Ok, here goes. Dr. L said:
Personally, I disagree.
It goes to the definition of "sound." Is sound the physical disturbance of the air particles, the mechanical energy (moving at the speed of sound), or is sound the way that mechanical energy is shaped by the physical structure of our heads, ears, the tree to our left, the length of the grass, the woman standing in front of us, the lifts in our shoes changing our height perspective, and the cues our brains take from all of that to process into what we percieve? I think there is sound that precedes manipulation by the physical environment. Your system makes sound. It sounds different in your room than it would in mine, than it would in Jack's, and even if it is playing in an anechoic chamber, where the environment has been neutralized and has no effect, it still makes sound. Even if it plays into a pair of in-ear headphones, which is very close to a direct connection to your eardrum, and the environment and the physical manipulations of your hair, head, outer ear and even most of your ear canal are neutralized, it still makes sound.
Or at least that's the way I see it. YMMV.

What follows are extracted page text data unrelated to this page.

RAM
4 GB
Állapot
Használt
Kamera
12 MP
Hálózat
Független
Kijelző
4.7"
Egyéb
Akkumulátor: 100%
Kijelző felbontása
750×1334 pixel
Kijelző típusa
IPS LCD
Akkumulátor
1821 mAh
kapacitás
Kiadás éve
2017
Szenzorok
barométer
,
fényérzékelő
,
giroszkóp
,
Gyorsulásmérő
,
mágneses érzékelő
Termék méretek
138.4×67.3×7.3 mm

Perception? Real perception as opposed auditory memory filling in the blanks, imagination fullfilling expectations, etc? Grossly overblown in the audiophile community, IMO. The kind of processing Linkwitz is talking about above, in which the brain hears the soundwave filtered through hair, outer ear etc. and knows to process the changes those physical properties make to the loudness and FR and hear that as "behind me, over my left shoulder, slightly above my head." My God that perceptual processing is remarkable! But it's also remarkably consistent, in spite of the fact that you may have ears that lay flat against your head below a mass of thick curly hair and I may have ears that stick out from a head with nearly no hair at all. None of that explains the incredible variations audiophiles report hearing. That's something else altogether.